No cops but for some the price is still too high

By Tim Walker

Cannabis was legalised in Colorado on New Year's Day. Tim Walker joined the queue as dispensaries began selling the drug

Smokers queue outside the Cannabis Club in downtown Breckenridge waiting for the 8am opening. Photo / AP
Smokers queue outside the Cannabis Club in downtown Breckenridge waiting for the 8am opening. Photo / AP

There were just 18 recreational marijuana dispensaries open for business in Denver on New Year's Day, the first day it was legal for anyone over 21 to buy the drug anywhere in the United States since the Marijuana Tax Act of 1937.

Little wonder, then, that the lines were long. Some in the queue at The Shelter were long-time smokers, come for their first taste of legal weed; others just wanted to witness a historic moment. One young man was dropped off by his dad.

Only when we reached the front of the queue, after more than two hours outside in freezing temperatures, did we see the price list taped to the door: an ounce (28.3g) of cannabis (the maximum single purchase allowed for Colorado citizens) would cost US$400 ($485) - plus the whopping 25 per cent tax imposed on all recreational marijuana sales. One of my companions grumbled he could buy the same amount on the street, tax-free, for no more than US$250.

Finally, we were allowed inside, where our state IDs were checked - I used my California driver's licence - to confirm that we were all over 21. We were offered a free commemorative T-shirt and told the dispensary accepted cash only. In the waiting area was a display cabinet filled with bongs, vapourisers and other paraphernalia for sale, as well as baseball caps, bobble hats and hoodies all branded with the dispensary logo. A poster on the wall encouraged us to sign into the location on Foursquare, thus informing our social network friends that we were out buying drugs.

One of the friendly sales assistants - commonly known as "bud-tenders" - reeled off a list of the dispensary's specialist cannabis strains, and two of us at a time were invited into the small sales room to take our pick of the merchandise. Jars of fresh bud were lined up in glass cabinets alongside brightly packaged edibles. I have a sweet tooth, so I asked for a packet of cannabis-infused "Cookies and Cream" chocolate.

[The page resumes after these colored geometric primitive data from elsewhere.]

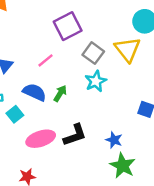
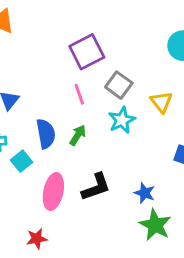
yellow triangle: (127, 49) -> (161, 102), moved, size x0.7
pink line: (46, 60) -> (79, 94), moved, turned -70
blue semicircle: (35, 92) -> (46, 134), turned 55
pink ellipse: (41, 139) -> (53, 191), turned -60

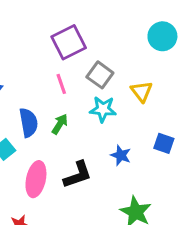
cyan star: (122, 120) -> (103, 109), turned 30
blue star: (145, 193) -> (121, 155), moved

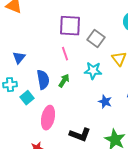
purple square: (69, 42) -> (70, 26), turned 30
gray square: (100, 75) -> (96, 39), moved
black L-shape: (78, 175) -> (80, 135), moved, turned 40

Rather than fork out US$60 for a full eighth of an ounce of weed, I instead purchased a premium pre-rolled joint for a princely US$15. This so-called "caviar stick" contained cannabis buds soaked in hash oil and wrapped in kif. I was advised not to smoke it all at once. In the past, most drug deals would have been rounded to the nearest 10 or 20 dollars. Mine, however, cost a more precise US$30.54, including the taxes destined for Colorado's schools and roads. And I didn't have to watch furtively for the cops on my way out.